**WHAT YOU ARE ASKED TO DO:**
Your reply should be the records below, duplicated exactly, with any picture removed.

Stored data:

□ □ □ □ □

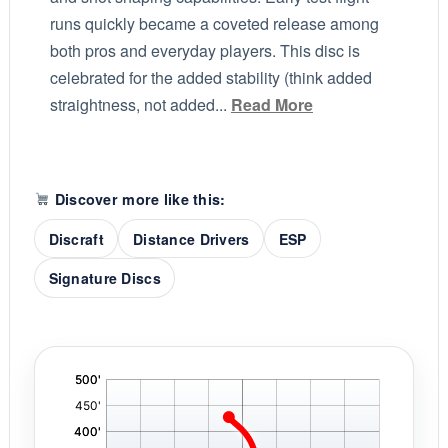
runs quickly became a coveted release among
both pros and everyday players. This disc is
celebrated for the added stability (think added
straightness, not added...
Read More
Discover more like this:
Discraft
Distance Drivers
ESP
Signature Discs
'
,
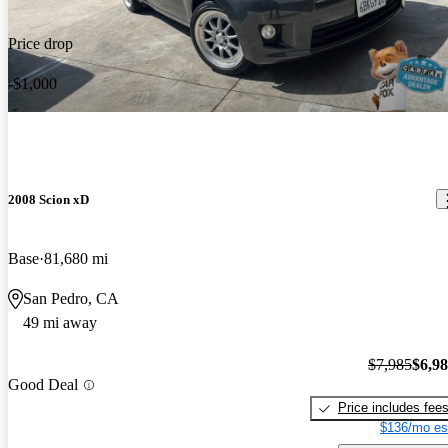
Price drop
-$1,000
2008 Scion xD
Base
81,680 mi
San Pedro, CA
49 mi away
$7,985
$6,9
Good Deal
Price includes fee
$136/mo es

□ □ □ □ □

**REPLY TO THE TASK:**
runs quickly became a coveted release among
both pros and everyday players. This disc is
celebrated for the added stability (think added
straightness, not added...
Read More
Discover more like this:
Discraft
Distance Drivers
ESP
Signature Discs
'
,
Price drop
-$1,000
2008 Scion xD
Base
81,680 mi
San Pedro, CA
49 mi away
$7,985
$6,9
Good Deal
Price includes fee
$136/mo es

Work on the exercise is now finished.